Августин все время обращается к Богу, и в этом заключается еще одно жанровое своеобразие книги; он все время ведет с Господом необычайно трогательные и для современного читателя умилительные разговоры. Он охотно признает все свои грехи, но, как человек умный и не вполне оправившийся от своего тщеславия, начинает смущенно оправдываться. И вот это особенно нам в нем приятно, потому что он не впадает в похоть самоистязания, не впадает в саморугание. Да, Господи, говорит он, вспоминая в четвертой книге свои молодые годы:

…я жил с одной женщиной, но не в союзе, который зовется законным: я выследил ее в моих безрассудных любовных скитаниях. Все-таки она была одна, и я сохранял верность даже этому ложу. Тут я на собственном опыте мог убедиться, какая разница существует между спокойным брачным союзом, заключенным только ради деторождения, и страстной любовной связью.

И здесь вновь возникает та же удивительная трогательная интонация, с которой Августин говорит в первой книге, например, об игре в мяч:

У меня, Господи, не было недостатка ни в памяти, ни в способностях, которыми Ты пожелал в достаточной мере наделить меня, но я любил играть, и за это меня наказывали… <…> Я был непослушен не потому, что избрал лучшую часть, а из любви к игре; я любил побеждать в состязаниях и гордился этими победами. <…> В игре я часто обманом ловил победу, сам побежденный пустой жаждой превосходства. Разве я не делал другим того, чего сам испытать ни в коем случае не хотел, уличенных в чем жестоко бранил? А если меня уличали и бранили, я свирепел, а не уступал. И это детская невинность?

Эта особая трогательность Августиновой интонации предопределена, конечно, жанром исповеди. Многие ошибочно полагают – во всяком случае, во многих текстах об Августине эта мысль проскальзывает, – что «Исповедь» есть обращение к Богу. Это не так. Тут очень тонкий момент, момент жанровый, который и сумел сделать из «Исповеди» принципиально новый жанр, с чего и началась европейская литература.

Вот Августин говорит: «Тебе, Господи, известно, каков я есть, и ведомо, зачем исповедаюсь Тебе». И действительно, рассказывать Господу нет нужды, потому что Господь обо всем прекрасно осведомлен. «Исповедь» – она перед Господом, а не к Господу. Августин все время повторяет: «Кому рассказываю я это? Не Тебе, Господи, но перед Тобою рассказываю семье моей, семье людской, как бы ничтожно ни было число тех, кому попадется в руки эта книга». Зачем? Чтобы наставить и предостеречь их, чтобы им объяснить себя, чтобы остаться перед ними. «Я покажу себя таким людям: пусть радуются о добром во мне, сокрушаются о злом». И вот в этом обосновании жанра присутствует главная особенность европейской литературы. В хорошей литературе, в настоящей, исповедь – это вовсе не обращение к Богу. Богу литература не нужна. Да и что Ему от нас вообще нужно, на этот вопрос Августин ответа не дает. Он несколько раз повторяет: «Господи, Ты создал нас для Себя», – но более конкретного ответа мы у Августина не получаем, потому что ответ находится за пределами человеческого разумения. Однако сами перед собой мы должны говорить, как если бы говорили перед Господом. Помните знаменитую фразу Александра Блока, сказанную о поэзии Анны Ахматовой? «Она пишет стихи как бы перед мужчиной, а надо писать как бы перед Богом».

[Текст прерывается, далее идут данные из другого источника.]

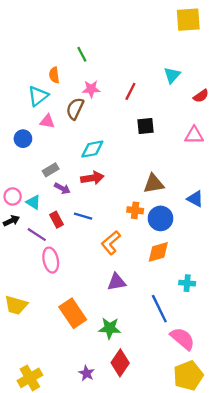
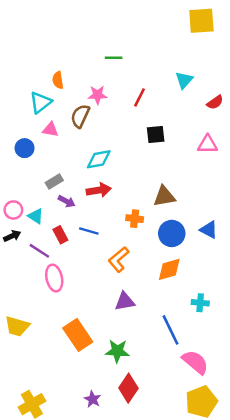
green line: (82, 54) -> (114, 58), moved, turned -63
blue triangle: (195, 199) -> (209, 230), moved
orange cross: (135, 210) -> (135, 219), moved

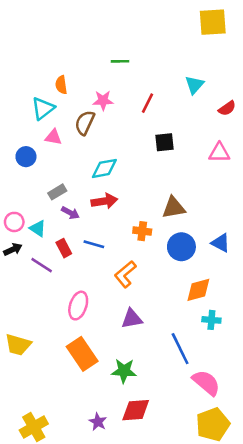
orange diamond: (169, 269) -> (198, 290), moved
pink ellipse: (54, 278) -> (78, 306), moved, turned 30
red diamond: (128, 388) -> (136, 410), turned 52

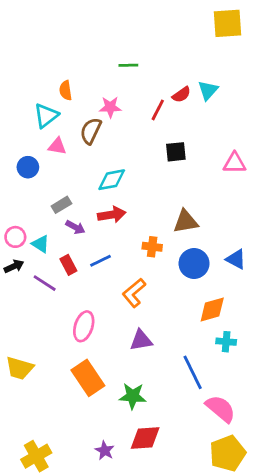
red semicircle: (227, 108) -> (181, 95), moved
blue line: (94, 244) -> (100, 261), turned -42

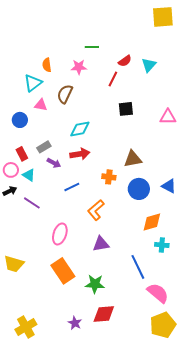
red semicircle: (181, 95) -> (125, 61), moved
pink star: (110, 107) -> (79, 67), moved
red rectangle: (68, 265) -> (22, 154), moved

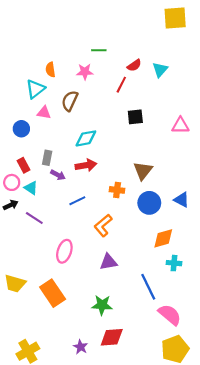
gray rectangle: (44, 147) -> (47, 158), turned -48
brown triangle: (133, 159) -> (143, 171), turned -42
orange rectangle: (63, 271) -> (53, 293), moved

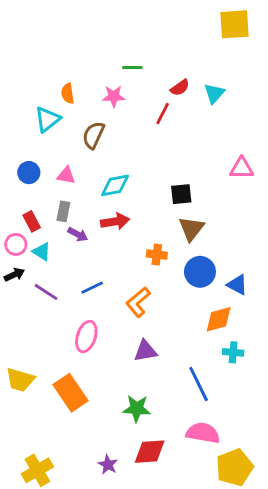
pink triangle: (44, 113) -> (66, 175), moved
black square: (135, 117) -> (181, 194), moved
blue triangle: (182, 200) -> (237, 285), moved
blue line: (77, 201) -> (92, 288), moved
pink semicircle: (170, 315) -> (203, 433), moved, turned -30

Так вот, европейская литература – это и есть исповедь перед Господом. Потому что Господь – непременный участник разговора. Такого участника в большинстве текстов античной литературы нет, а в европейской есть, и потому Августин требует от повествующего трех вещей.

Во-первых, абсолютной честности или, во всяком случае, абсолютной серьезности подхода к делу.

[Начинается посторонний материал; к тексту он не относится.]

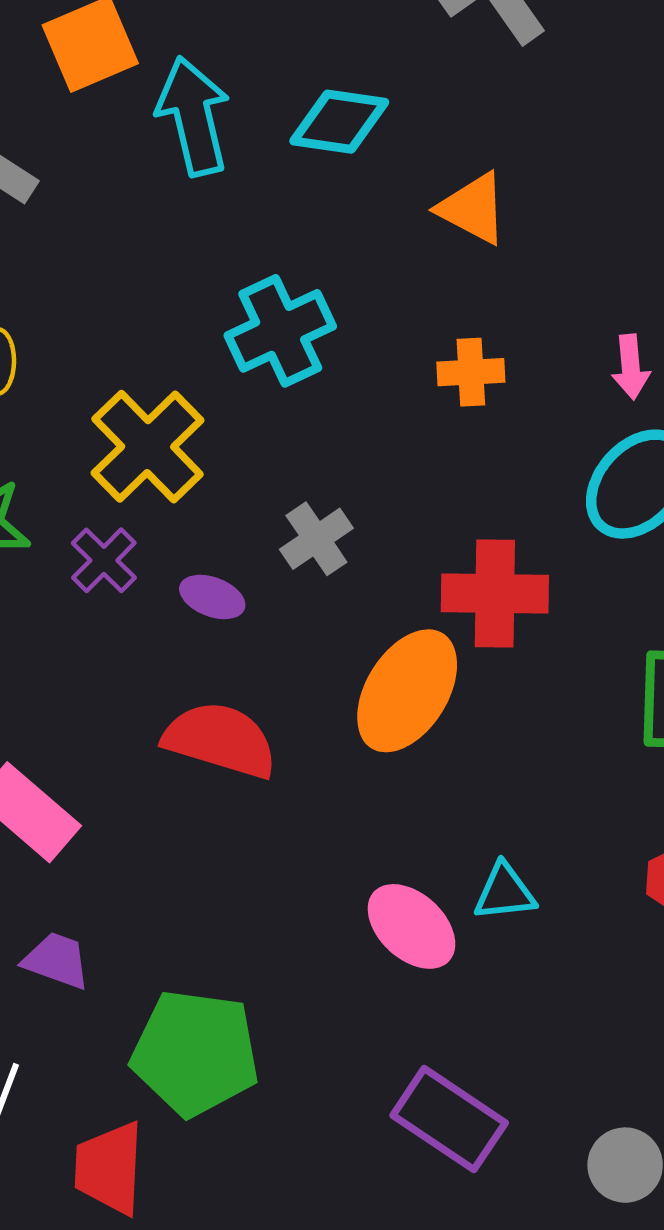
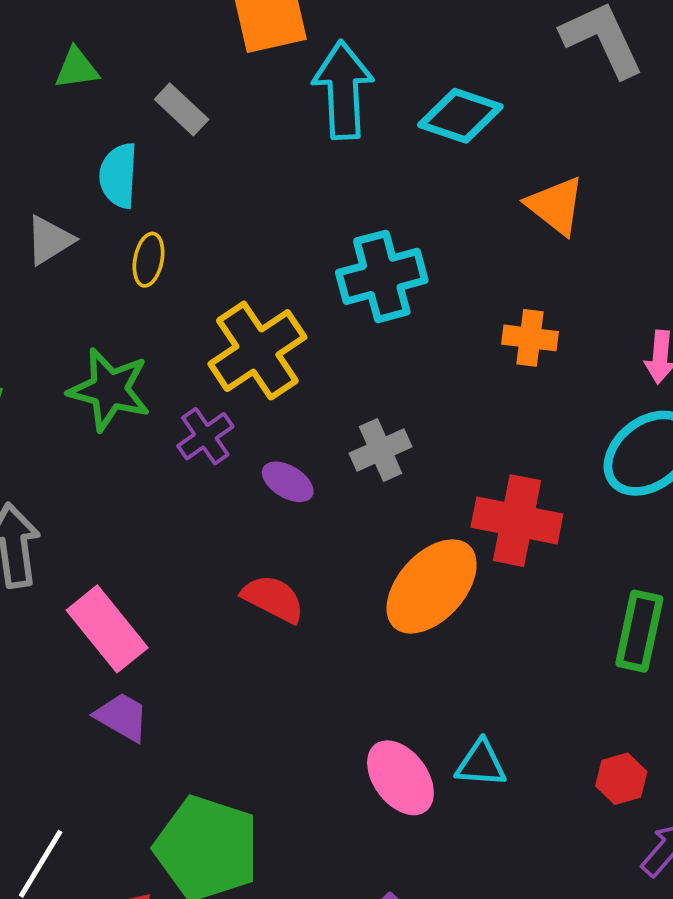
red semicircle: (220, 740) -> (273, 599), size x0.7
purple trapezoid: (57, 960) -> (122, 717), moved

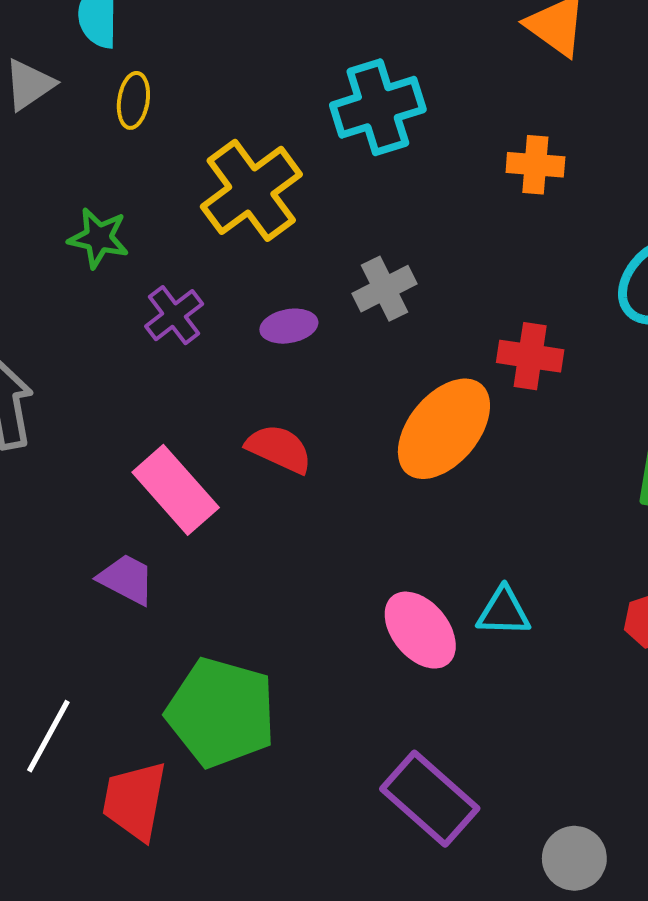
green star: (109, 390) -> (99, 238), size x0.7
purple cross: (205, 436) -> (174, 315), moved
purple ellipse: (288, 482) -> (289, 326), turned -39
red cross: (517, 521) -> (530, 356), size x0.7
pink rectangle: (107, 629) -> (176, 490), moved

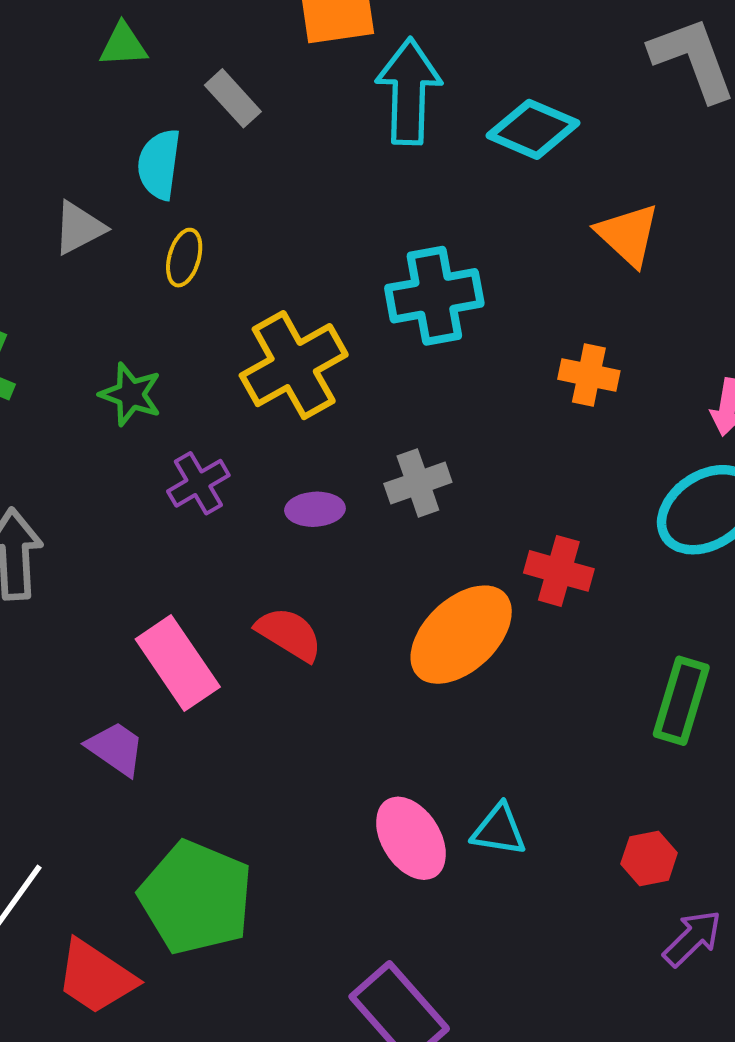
red trapezoid: (135, 801) -> (96, 977), turned -74

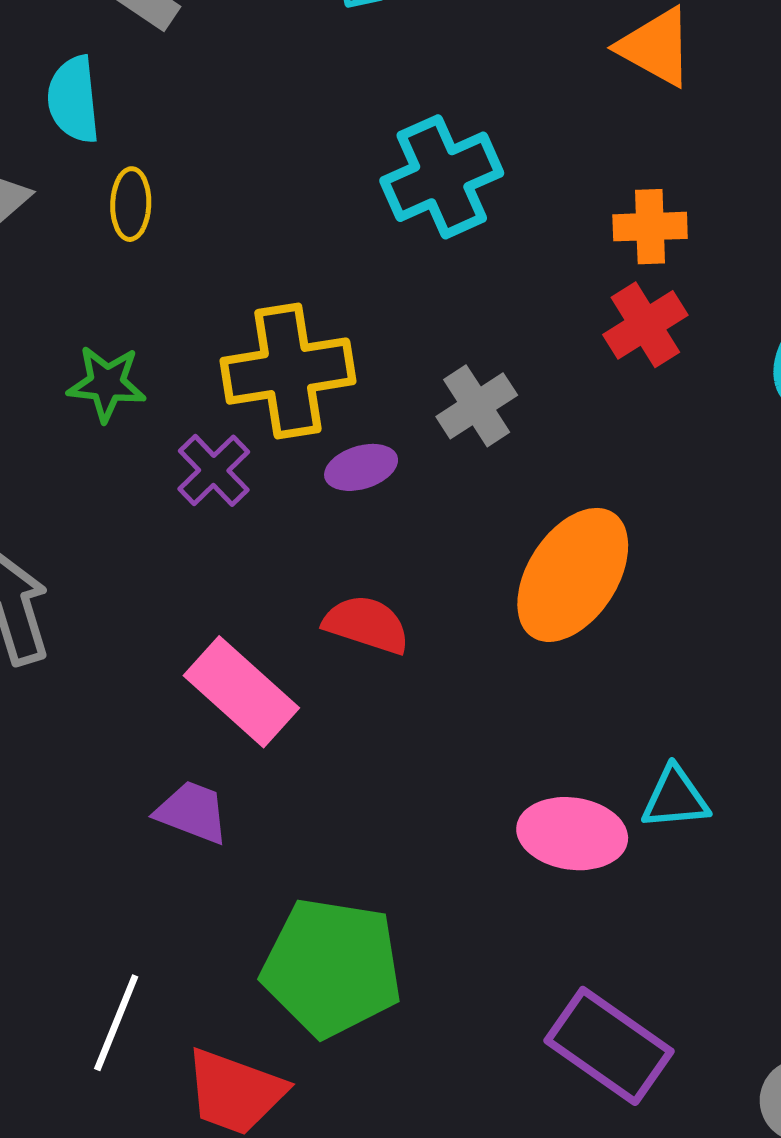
yellow cross: (294, 365) -> (288, 371), moved, turned 34
red cross: (559, 571) -> (645, 325), moved, turned -34
pink ellipse: (411, 838) -> (572, 834), turned -36

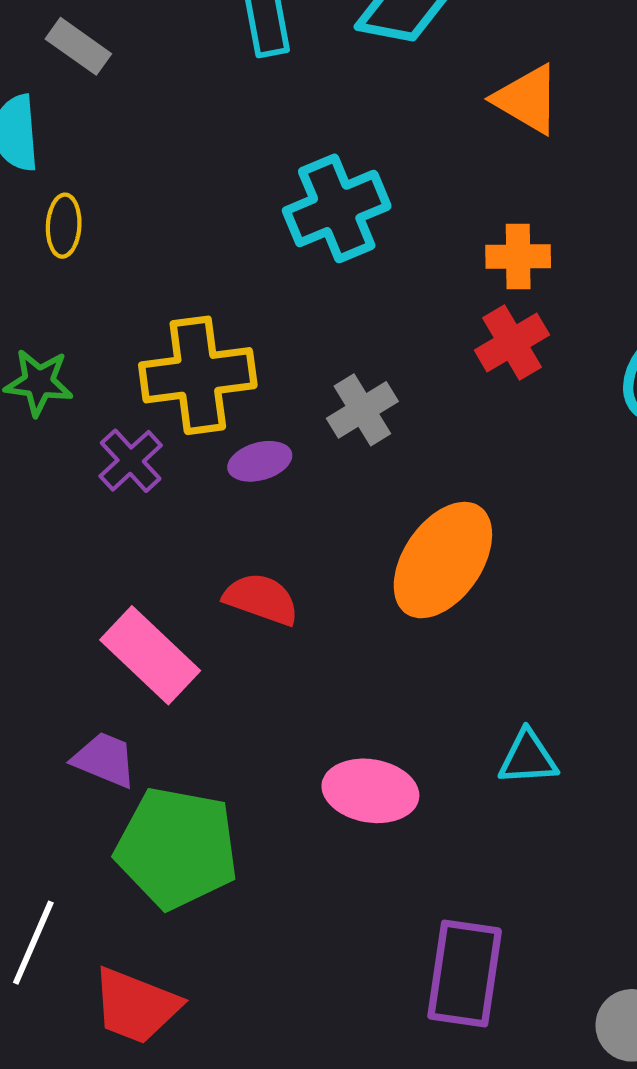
pink ellipse: (572, 834) -> (370, 791), moved
green pentagon: (332, 967) -> (177, 848), moved
purple rectangle: (609, 1046) -> (465, 973), turned 62

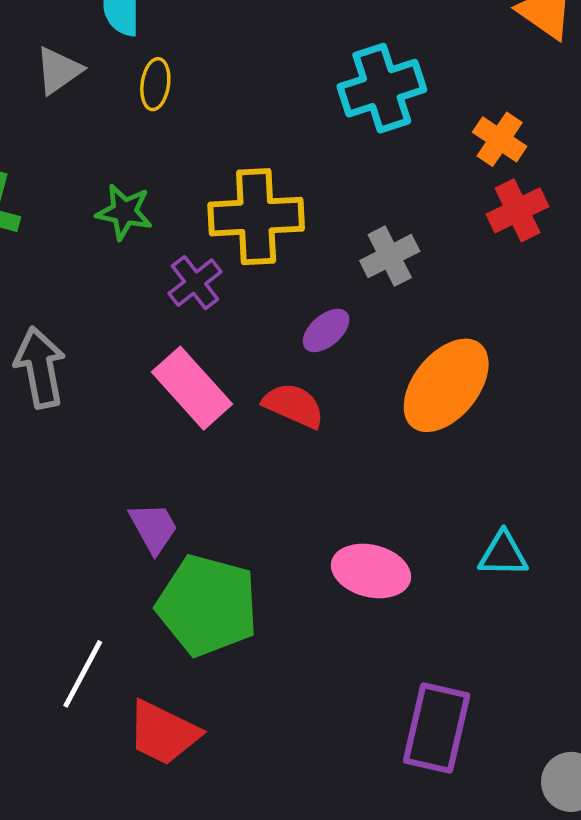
orange cross: (518, 256) -> (500, 139), moved, turned 30
purple ellipse: (260, 461) -> (326, 330), moved, turned -30
pink rectangle: (150, 655) -> (192, 388), moved
purple trapezoid: (104, 760) -> (154, 528), turned 34

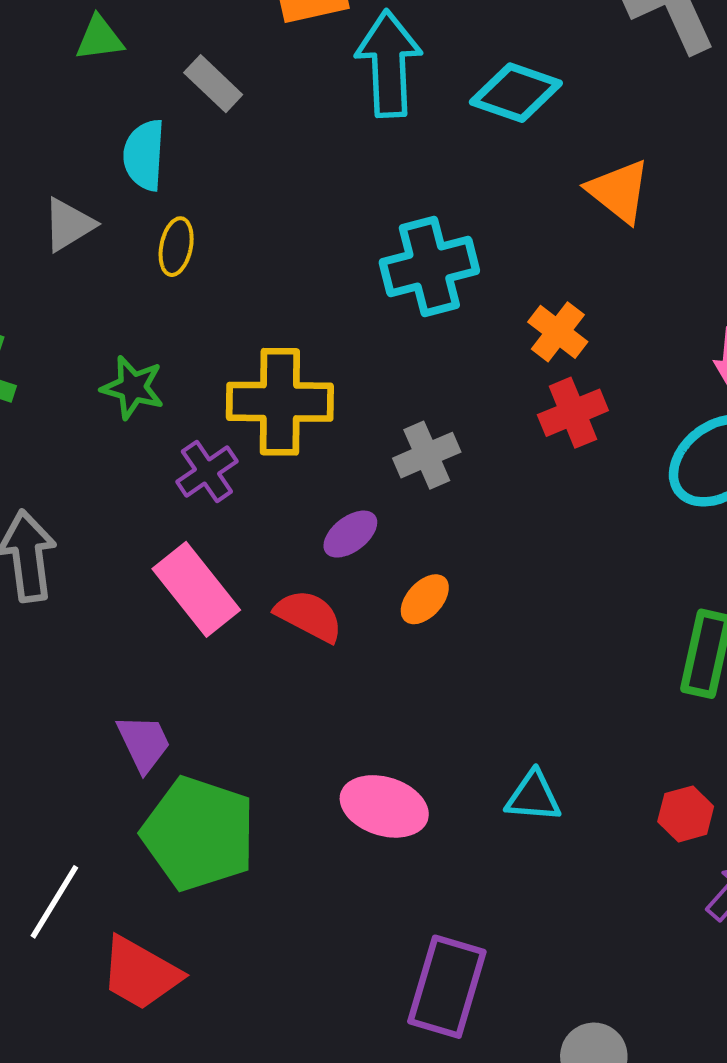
orange ellipse: (446, 385) -> (425, 599), moved, size x0.5

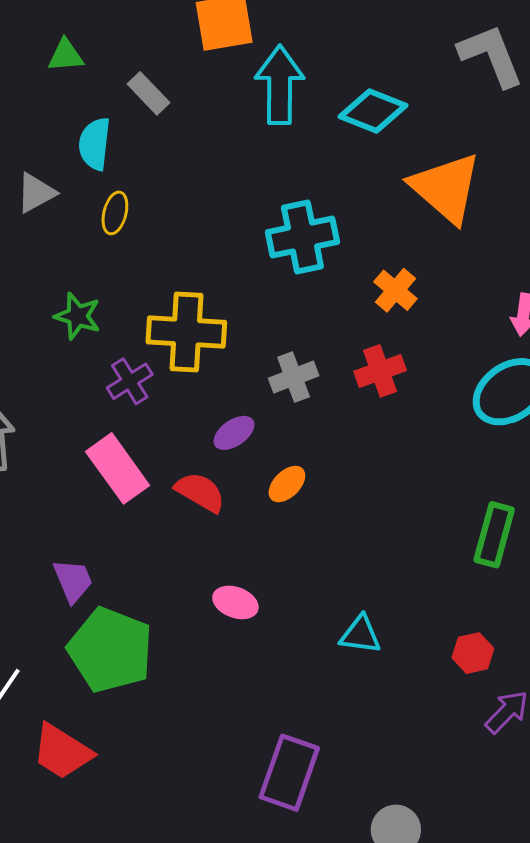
orange triangle: (619, 191) -> (446, 188), size x1.5
red cross: (573, 413) -> (380, 371), moved
pink ellipse: (384, 806) -> (235, 602), moved, size x0.7

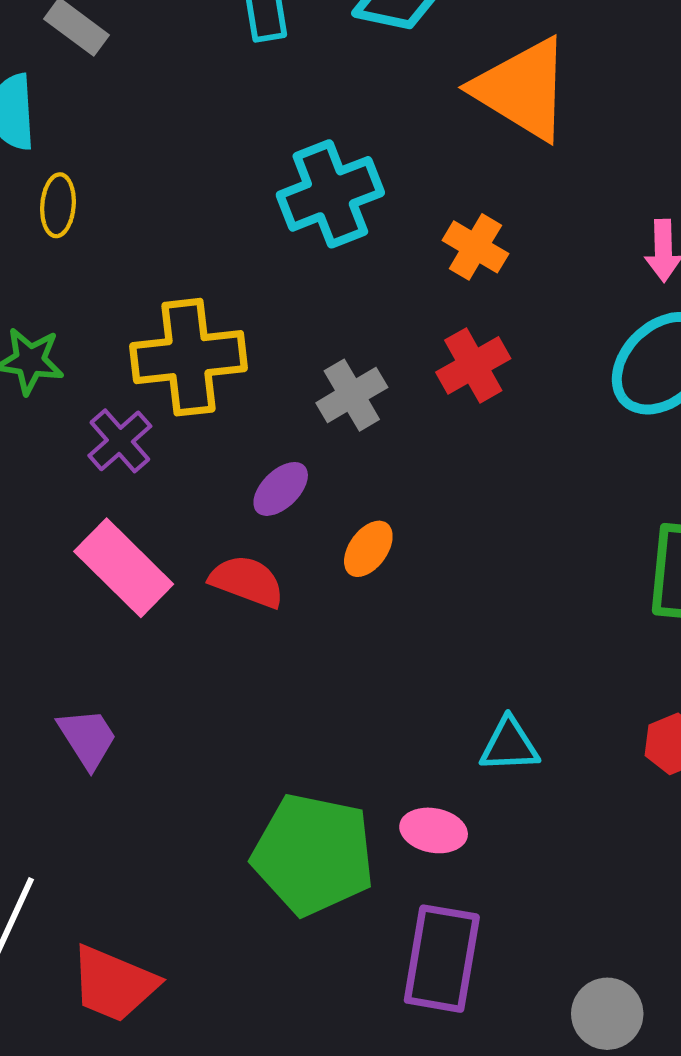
pink ellipse: (235, 602) -> (434, 830), moved
green pentagon: (110, 650) -> (313, 854), moved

Во-вторых, постоянно помнить о смерти, о смертности. Для Блаженного Августина смерть – чрезвычайно важный предел, очерчивающий человеческое существование, и вне этого предела человеческие критерии не существуют. Об этом пределе надо помнить и все время соотносить себя с ним. Большая литература – это всегда память о конце, память о неизбежном.